**TASK DIRECTIONS:**
Could you return the full listing below exactly as it appears?

----------------------------------------

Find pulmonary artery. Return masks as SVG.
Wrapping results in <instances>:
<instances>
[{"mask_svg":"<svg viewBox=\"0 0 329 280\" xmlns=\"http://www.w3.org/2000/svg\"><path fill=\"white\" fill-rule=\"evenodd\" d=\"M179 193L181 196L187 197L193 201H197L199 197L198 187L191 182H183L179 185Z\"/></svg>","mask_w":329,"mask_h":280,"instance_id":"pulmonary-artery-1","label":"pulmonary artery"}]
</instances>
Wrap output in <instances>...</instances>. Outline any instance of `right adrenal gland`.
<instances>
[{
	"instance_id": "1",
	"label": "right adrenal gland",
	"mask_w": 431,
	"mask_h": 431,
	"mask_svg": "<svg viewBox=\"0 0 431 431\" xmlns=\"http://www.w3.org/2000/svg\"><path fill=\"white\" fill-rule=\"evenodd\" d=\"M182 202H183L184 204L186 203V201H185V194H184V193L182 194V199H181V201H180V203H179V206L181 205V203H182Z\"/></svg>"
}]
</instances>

----------------------------------------

**EXERCISE RESPONSE:**
Find pulmonary artery. Return masks as SVG.
Wrapping results in <instances>:
<instances>
[{"mask_svg":"<svg viewBox=\"0 0 329 280\" xmlns=\"http://www.w3.org/2000/svg\"><path fill=\"white\" fill-rule=\"evenodd\" d=\"M179 193L181 196L187 197L193 201H197L199 197L198 187L191 182H183L179 185Z\"/></svg>","mask_w":329,"mask_h":280,"instance_id":"pulmonary-artery-1","label":"pulmonary artery"}]
</instances>
Wrap output in <instances>...</instances>. Outline any instance of `right adrenal gland`.
<instances>
[{
	"instance_id": "1",
	"label": "right adrenal gland",
	"mask_w": 431,
	"mask_h": 431,
	"mask_svg": "<svg viewBox=\"0 0 431 431\" xmlns=\"http://www.w3.org/2000/svg\"><path fill=\"white\" fill-rule=\"evenodd\" d=\"M182 202H183L184 204L186 203V201H185V194H184V193L182 194V199H181V201H180V203H179V206L181 205V203H182Z\"/></svg>"
}]
</instances>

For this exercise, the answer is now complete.